Micanaldo Ernesto Francisco1,2,3, Thaddeus M Carvajal1,4, Kozo Watanabe1
1Center for Marine Environmental Studies (CMES), Ehime University, Matsuyama, Japan.
Plos Neglected Tropical Diseases
|October 21, 2024
Summary
Machine learning models for spatiotemporal dengue forecasting are hindered by zero-inflated data. A novel hybrid approach combining qualitative and quantitative predictions improves accuracy for rare dengue events.
Area of Science:
- Epidemiology
- Machine Learning
- Public Health
Background:
- Spatiotemporal dengue forecasting using machine learning (ML) aids in developing outbreak prevention strategies.
- Zero-inflated data in dengue incidence lowers prediction accuracy, posing a challenge for ML models.
- Understanding the impact of data resolution on prediction accuracy is crucial.
Purpose of the Study:
- To investigate how spatiotemporal data resolutions influence dengue incidence prediction accuracy using ML models.
- To compare the effects of spatiotemporal resolution on quantitative versus qualitative dengue predictions.

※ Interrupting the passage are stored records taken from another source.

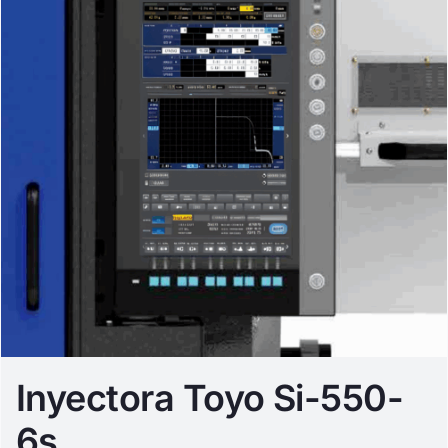
Inyectora Toyo Si-550-
6s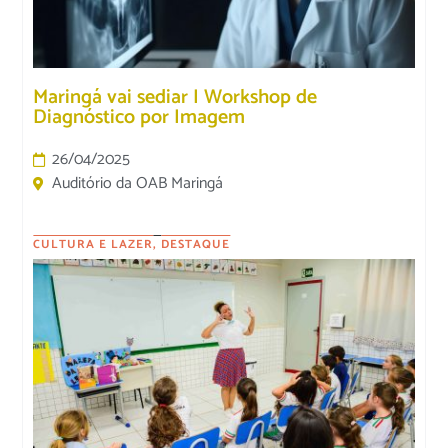
Maringá vai sediar I Workshop de
Diagnóstico por Imagem
26/04/2025
Auditório da OAB Maringá
CULTURA E LAZER
,
DESTAQUE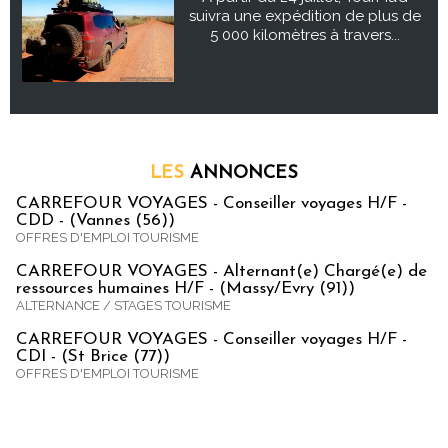
suivra une expédition de plus de
5 000 kilomètres à travers...
LES
ANNONCES
CARREFOUR VOYAGES - Conseiller voyages H/F -
CDD - (Vannes (56))
OFFRES D'EMPLOI TOURISME
CARREFOUR VOYAGES - Alternant(e) Chargé(e) de
ressources humaines H/F - (Massy/Evry (91))
ALTERNANCE / STAGES TOURISME
CARREFOUR VOYAGES - Conseiller voyages H/F -
CDI - (St Brice (77))
OFFRES D'EMPLOI TOURISME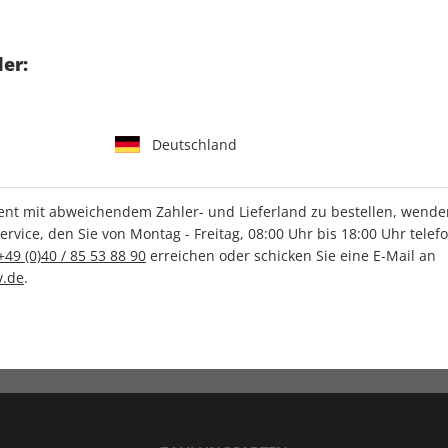
tgart GmbH & Co. KG
er:
Deutschland
IHRE ABO-VORTEILE
t mit abweichendem Zahler- und Lieferland zu bestellen, wenden 
vice, den Sie von Montag - Freitag, 08:00 Uhr bis 18:00 Uhr telef
+49 (0)40 / 85 53 88 90
erreichen oder schicken Sie eine E-Mail an
.de
.
Versandkostenfrei
Wunschprämie
en
Lieferung frei Haus
Geschenk inklusive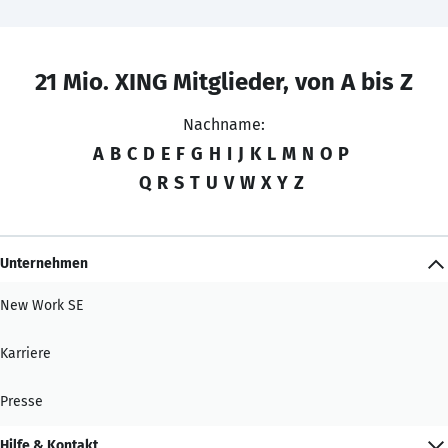
21 Mio. XING Mitglieder, von A bis Z
Nachname:
A
B
C
D
E
F
G
H
I
J
K
L
M
N
O
P
Q
R
S
T
U
V
W
X
Y
Z
Unternehmen
New Work SE
Karriere
Presse
Hilfe & Kontakt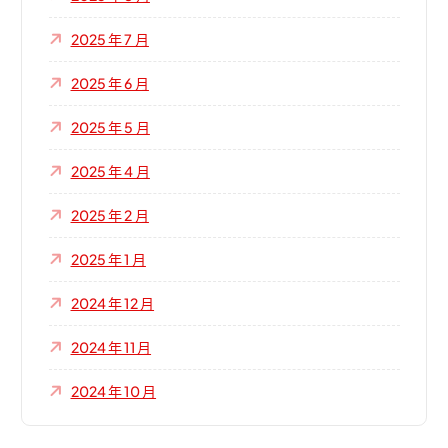
2025 年 7 月
2025 年 6 月
2025 年 5 月
2025 年 4 月
2025 年 2 月
2025 年 1 月
2024 年 12 月
2024 年 11 月
2024 年 10 月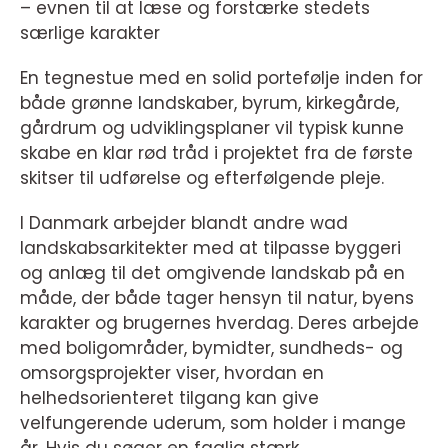
– evnen til at læse og forstærke stedets
særlige karakter
En tegnestue med en solid portefølje inden for
både grønne landskaber, byrum, kirkegårde,
gårdrum og udviklingsplaner vil typisk kunne
skabe en klar rød tråd i projektet fra de første
skitser til udførelse og efterfølgende pleje.
I Danmark arbejder blandt andre wad
landskabsarkitekter med at tilpasse byggeri
og anlæg til det omgivende landskab på en
måde, der både tager hensyn til natur, byens
karakter og brugernes hverdag. Deres arbejde
med boligområder, bymidter, sundheds- og
omsorgsprojekter viser, hvordan en
helhedsorienteret tilgang kan give
velfungerende uderum, som holder i mange
år. Hvis du søger en faglig stærk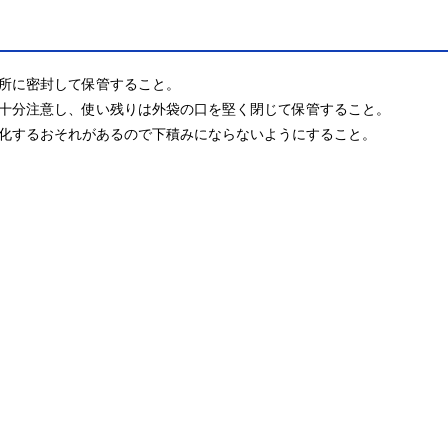
所に密封して保管すること。

十分注意し、使い残りは外袋の口を堅く閉じて保管すること。

化するおそれがあるので下積みにならないようにすること。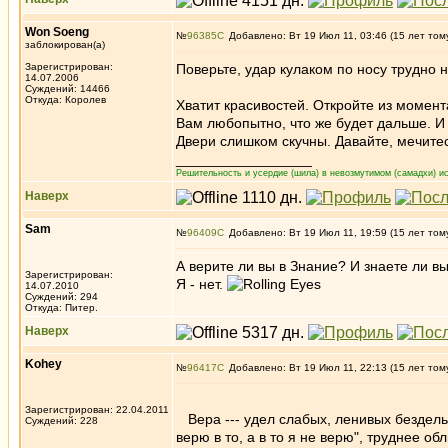
Won Soeng
№
96385
Добавлено: Вт 19 Июл 11, 03:46 (15 лет том
заблокирован(а)
Зарегистрирован:
Поверьте, удар кулаком по носу трудно 
14.07.2006
Суждений: 14466
Откуда: Королев
Хватит красивостей. Откройте из момент
Вам любопытно, что же будет дальше. И 
Двери слишком скучны. Давайте, мечитес
_________________
Решительность и усердие (шила) в невозмутимом (самадхи) ис
Наверх
Sam
№
96409
Добавлено: Вт 19 Июл 11, 19:59 (15 лет том
А верите ли вы в Знание? И знаете ли 
Зарегистрирован:
Я - нет.
14.07.2010
Суждений: 294
Откуда: Питер.
Наверх
Kohey
№
96417
Добавлено: Вт 19 Июл 11, 22:13 (15 лет том
Зарегистрирован: 22.04.2011
Вера --- удел слабых, ленивых бездельн
Суждений: 228
верю в то, а в то я не верю", труднее о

- To enhance the accuracy of dengue incidence prediction with zero-inflated data.
Main Methods:
- Compared prediction accuracy across six spatiotemporal resolutions using six ML algorithms.
- Employed data from 2009-2012 for training and 2013 for validation.
- Developed a hybrid approach for quantitative prediction, conditional on qualitative model output for zero-inflated data.
Main Results:
- Higher resolution data exhibited zero-inflation, hindering quantitative ML pattern extraction.
- Qualitative (binary) models mitigated data distribution effects.
- The hybrid approach showed high potential for predicting zero-inflated or rare phenomena like dengue.
Conclusions:
- Spatiotemporal resolution significantly impacts ML-based dengue forecasting accuracy.
- A novel hybrid qualitative-quantitative approach effectively addresses zero-inflated data challenges.
- This method offers an alternative for enhancing dengue prediction accuracy where traditional models fail.